[Dataset entries]
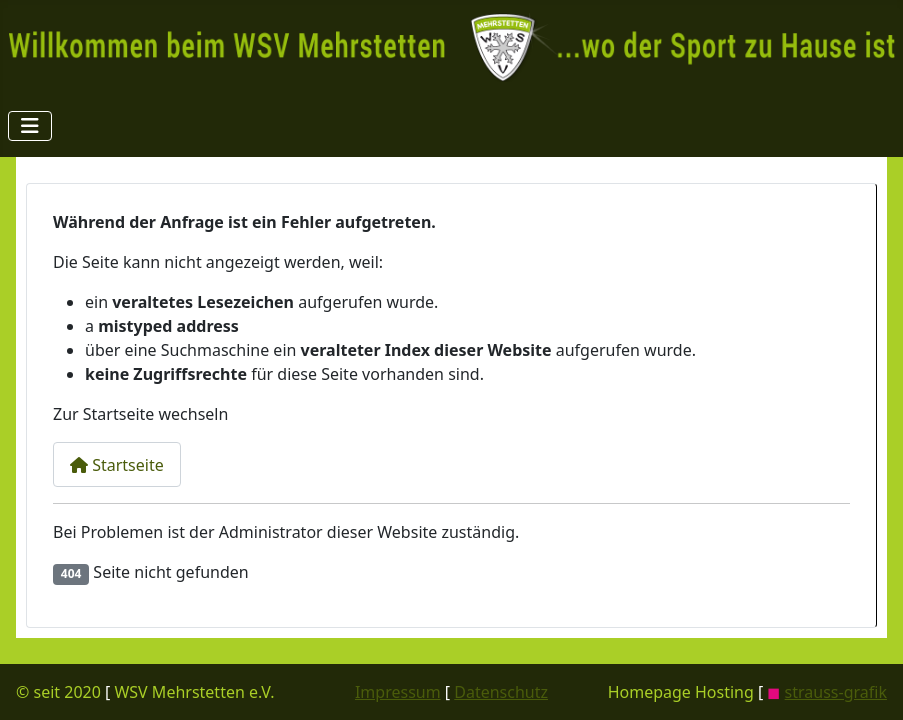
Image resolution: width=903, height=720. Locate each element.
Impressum (398, 692)
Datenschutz (501, 692)
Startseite (117, 465)
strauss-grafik (836, 692)
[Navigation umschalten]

WORK REQUEST -> Write every record out again exactly as written. Pictures don't belong in the copy.

RESULT ->
Image resolution: width=903, height=720. Locate each element.
Impressum (398, 692)
Datenschutz (501, 692)
Startseite (117, 465)
strauss-grafik (836, 692)
[Navigation umschalten]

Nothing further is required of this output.